Crítica – Duas vezes Bellocchio

Pedro Henrique Gomes
18 de janeiro de 2017

O cinema sempre demonstrou dificuldades para filmar as realidades sociais. São poucos os cineastas ou movimentos que conseguiram compor um retrato capaz de alargar, para a realidade da câmera (que é uma realidade completamente diversa), as tensões que circulam na sociedade. A tarefa não é fácil e não se pode condenar os aventureiros. Pensador sofisticado, Bellocchio se serve bem neste terreno quando decide nele caminhar.

Entre os contemporâneos, é nome raro ao combinar um criterioso pensamento político, isto é, dos modos de ver as tensões sociais, com um delicado olhar histórico, isto é, no seu caso, uma observação sobre as tradições culturais (religiosas, por onde se deve entender católicas) e a sua relação com o nosso tempo. Sua obra recente o faz ora com mais liberdade poética (Vincere, 2009), ora seguindo os ordenamentos mais estritos da cena política italiana de seu tempo (Bom Dia, Noite, 2003, A Bela que Dorme, 2012).

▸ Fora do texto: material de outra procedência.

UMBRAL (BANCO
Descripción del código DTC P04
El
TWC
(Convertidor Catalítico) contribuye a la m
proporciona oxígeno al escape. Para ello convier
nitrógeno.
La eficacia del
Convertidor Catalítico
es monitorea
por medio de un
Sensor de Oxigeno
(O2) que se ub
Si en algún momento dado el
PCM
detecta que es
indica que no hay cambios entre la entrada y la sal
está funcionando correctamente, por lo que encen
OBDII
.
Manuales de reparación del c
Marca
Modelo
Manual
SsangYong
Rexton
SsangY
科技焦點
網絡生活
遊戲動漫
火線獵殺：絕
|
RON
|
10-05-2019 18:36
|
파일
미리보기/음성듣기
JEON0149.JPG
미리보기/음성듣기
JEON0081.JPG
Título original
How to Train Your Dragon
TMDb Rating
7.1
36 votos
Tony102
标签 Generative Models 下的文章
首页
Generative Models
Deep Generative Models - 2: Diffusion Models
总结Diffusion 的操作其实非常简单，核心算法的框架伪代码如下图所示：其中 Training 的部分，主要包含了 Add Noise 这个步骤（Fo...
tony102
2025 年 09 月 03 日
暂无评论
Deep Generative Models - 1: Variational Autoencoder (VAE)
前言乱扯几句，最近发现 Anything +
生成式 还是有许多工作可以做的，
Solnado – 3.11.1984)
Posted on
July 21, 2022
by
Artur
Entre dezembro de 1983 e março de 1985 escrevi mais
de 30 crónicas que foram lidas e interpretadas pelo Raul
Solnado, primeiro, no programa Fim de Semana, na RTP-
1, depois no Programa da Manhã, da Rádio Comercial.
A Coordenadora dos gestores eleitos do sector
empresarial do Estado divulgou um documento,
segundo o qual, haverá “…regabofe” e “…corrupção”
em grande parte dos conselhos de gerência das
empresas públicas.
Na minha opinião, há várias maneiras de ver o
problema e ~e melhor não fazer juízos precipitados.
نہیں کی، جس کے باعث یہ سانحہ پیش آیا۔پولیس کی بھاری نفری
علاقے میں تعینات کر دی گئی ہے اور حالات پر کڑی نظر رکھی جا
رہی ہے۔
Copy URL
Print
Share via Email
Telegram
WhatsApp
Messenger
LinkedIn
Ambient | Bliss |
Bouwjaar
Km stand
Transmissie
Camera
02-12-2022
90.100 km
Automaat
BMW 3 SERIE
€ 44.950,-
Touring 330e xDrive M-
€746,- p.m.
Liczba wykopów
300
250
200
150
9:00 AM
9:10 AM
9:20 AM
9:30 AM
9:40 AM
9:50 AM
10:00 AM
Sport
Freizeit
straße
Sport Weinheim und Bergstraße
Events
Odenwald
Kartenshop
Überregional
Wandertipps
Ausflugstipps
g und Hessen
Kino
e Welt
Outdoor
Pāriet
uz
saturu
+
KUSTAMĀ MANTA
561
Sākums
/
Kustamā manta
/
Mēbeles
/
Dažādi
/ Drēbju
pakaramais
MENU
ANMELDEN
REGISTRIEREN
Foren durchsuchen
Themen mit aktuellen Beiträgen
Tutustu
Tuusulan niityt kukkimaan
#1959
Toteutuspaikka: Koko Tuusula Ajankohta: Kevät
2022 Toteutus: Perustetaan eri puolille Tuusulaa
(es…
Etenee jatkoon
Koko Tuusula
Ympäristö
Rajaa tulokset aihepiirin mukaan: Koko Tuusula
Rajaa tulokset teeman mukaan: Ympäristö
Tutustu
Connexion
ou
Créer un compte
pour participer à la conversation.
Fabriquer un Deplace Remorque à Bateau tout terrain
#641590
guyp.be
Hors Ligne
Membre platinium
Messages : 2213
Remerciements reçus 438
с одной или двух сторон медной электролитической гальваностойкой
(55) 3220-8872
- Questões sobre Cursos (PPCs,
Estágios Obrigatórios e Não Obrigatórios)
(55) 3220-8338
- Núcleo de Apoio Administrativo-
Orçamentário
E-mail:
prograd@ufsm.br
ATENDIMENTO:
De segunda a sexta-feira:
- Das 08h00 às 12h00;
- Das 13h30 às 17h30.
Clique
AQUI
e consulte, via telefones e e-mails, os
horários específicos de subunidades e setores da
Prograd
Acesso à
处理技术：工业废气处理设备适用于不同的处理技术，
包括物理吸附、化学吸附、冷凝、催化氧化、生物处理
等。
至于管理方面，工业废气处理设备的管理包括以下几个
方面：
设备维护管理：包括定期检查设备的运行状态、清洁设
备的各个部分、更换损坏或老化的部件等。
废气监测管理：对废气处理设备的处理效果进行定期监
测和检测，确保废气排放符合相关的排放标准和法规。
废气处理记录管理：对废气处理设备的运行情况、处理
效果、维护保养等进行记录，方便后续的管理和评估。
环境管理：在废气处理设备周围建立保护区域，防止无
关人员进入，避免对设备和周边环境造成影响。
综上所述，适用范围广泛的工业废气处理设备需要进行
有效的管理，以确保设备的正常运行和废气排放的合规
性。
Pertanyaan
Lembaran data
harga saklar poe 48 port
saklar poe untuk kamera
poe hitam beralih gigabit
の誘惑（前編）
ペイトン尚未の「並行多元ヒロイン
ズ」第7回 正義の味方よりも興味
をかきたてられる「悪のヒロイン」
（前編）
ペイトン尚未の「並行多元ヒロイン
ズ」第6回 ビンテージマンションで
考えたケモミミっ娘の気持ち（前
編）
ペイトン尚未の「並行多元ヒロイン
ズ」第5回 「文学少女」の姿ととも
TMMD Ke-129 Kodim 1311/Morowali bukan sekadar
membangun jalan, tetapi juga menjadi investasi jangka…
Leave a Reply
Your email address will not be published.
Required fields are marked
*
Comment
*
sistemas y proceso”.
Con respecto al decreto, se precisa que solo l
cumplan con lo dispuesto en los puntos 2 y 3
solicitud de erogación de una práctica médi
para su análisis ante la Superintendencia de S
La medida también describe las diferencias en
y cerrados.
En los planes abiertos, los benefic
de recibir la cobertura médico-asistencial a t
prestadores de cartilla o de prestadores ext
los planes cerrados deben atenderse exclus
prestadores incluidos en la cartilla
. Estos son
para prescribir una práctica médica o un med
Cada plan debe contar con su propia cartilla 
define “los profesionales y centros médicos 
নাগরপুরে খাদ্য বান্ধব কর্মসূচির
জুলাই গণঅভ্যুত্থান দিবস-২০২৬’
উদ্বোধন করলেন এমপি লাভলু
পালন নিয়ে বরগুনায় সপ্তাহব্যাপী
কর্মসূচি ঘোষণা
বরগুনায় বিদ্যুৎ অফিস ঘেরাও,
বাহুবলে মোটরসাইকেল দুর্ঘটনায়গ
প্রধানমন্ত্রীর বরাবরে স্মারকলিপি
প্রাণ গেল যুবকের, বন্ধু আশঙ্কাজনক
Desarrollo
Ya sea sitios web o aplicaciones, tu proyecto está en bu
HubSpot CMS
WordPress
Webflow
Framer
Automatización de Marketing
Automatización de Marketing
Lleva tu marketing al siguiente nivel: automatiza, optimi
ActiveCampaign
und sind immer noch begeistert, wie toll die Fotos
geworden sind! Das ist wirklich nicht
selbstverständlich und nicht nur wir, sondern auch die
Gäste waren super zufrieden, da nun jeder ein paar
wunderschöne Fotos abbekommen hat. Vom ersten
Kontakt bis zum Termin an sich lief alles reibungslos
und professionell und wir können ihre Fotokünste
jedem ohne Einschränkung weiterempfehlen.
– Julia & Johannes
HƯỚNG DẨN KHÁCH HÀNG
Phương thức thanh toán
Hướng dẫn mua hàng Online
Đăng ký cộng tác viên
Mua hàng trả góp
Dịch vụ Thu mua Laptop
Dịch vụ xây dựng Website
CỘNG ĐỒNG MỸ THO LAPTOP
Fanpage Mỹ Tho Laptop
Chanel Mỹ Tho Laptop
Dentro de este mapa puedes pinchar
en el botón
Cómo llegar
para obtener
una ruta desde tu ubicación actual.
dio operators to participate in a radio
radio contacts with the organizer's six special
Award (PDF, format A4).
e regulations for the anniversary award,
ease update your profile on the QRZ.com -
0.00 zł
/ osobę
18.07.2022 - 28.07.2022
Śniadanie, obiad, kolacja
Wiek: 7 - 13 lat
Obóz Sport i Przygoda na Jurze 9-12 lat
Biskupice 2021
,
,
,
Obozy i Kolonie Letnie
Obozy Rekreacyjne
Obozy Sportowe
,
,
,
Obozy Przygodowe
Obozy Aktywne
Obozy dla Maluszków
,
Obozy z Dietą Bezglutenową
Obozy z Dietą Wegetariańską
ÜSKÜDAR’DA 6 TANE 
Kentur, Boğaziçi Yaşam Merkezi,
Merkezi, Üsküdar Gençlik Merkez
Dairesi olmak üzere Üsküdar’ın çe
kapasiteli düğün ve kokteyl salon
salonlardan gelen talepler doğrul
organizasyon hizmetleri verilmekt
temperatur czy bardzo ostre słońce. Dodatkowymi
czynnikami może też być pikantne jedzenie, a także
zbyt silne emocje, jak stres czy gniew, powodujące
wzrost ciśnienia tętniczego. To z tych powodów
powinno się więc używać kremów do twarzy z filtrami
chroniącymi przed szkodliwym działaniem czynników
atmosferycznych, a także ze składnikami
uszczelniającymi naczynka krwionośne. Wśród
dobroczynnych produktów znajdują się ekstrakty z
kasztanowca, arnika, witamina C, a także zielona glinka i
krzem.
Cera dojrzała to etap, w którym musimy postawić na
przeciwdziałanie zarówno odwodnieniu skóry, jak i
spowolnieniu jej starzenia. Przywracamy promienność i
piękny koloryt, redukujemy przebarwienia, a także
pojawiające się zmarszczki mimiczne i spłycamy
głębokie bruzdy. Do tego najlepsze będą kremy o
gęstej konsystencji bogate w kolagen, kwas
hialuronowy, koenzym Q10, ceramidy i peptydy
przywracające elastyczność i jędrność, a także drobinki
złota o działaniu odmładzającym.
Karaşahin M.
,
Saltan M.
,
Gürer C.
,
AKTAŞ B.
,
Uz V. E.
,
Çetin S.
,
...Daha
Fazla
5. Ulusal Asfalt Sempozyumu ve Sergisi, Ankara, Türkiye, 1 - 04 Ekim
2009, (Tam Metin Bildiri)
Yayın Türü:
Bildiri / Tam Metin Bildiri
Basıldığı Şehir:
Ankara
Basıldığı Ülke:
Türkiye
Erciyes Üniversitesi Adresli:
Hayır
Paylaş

Seus dois filmes mais recentes mantêm a escrita. Belos Sonhos e Sangue do Meu Sangue, ambos em cartaz até poucas semanas, viajam no tempo, para lá e para cá, para que suas histórias criem sentidos variados. O tempo flui exíguo na trama dos filmes, ciente de sua função transformadora. Essas passagens possibilitam uma reconfiguração, no presente, das percepções sobre os acontecimentos do passado. É impressionante como Bellocchio consegue equilibrar estes tempos e, ao fechá-los e fazê-los confluir, destacar o que interessa: as confissões. É o que está guardado, adormecido, subterrâneo, aquilo que se pretende lançar ao mundo novamente.

Cineasta livre de tudo o que não contribui ao seu trabalho, ao tratamento visual que pretende dar a cada imagem, ele nos faz lembrar, com Belos Sonhos, do seu primeiro longa-metragem, De Punhos Cerrados (1965).

Nos dois filmes, há uma sensação de instabilidade permanente que irrompe da tela e nos atinge com violência. O drama de seus personagens, além da relação com a mãe, parte da necessidade de encontrar a razão das coisas: da política, da religião, da cultura, da cidade, da família, de se adequar, de pertencer.

No entanto, nunca temos uma resposta simplificadora. É preciso confrontar as imagens. Bellocchio realiza o cinema politicamente. Um cinema feito politicamente é um cinema despojado de mensagens como recurso primordial. É um cinema que parte da imagem para dar sentido ao mundo. Neste domínio temos aqui em expoente.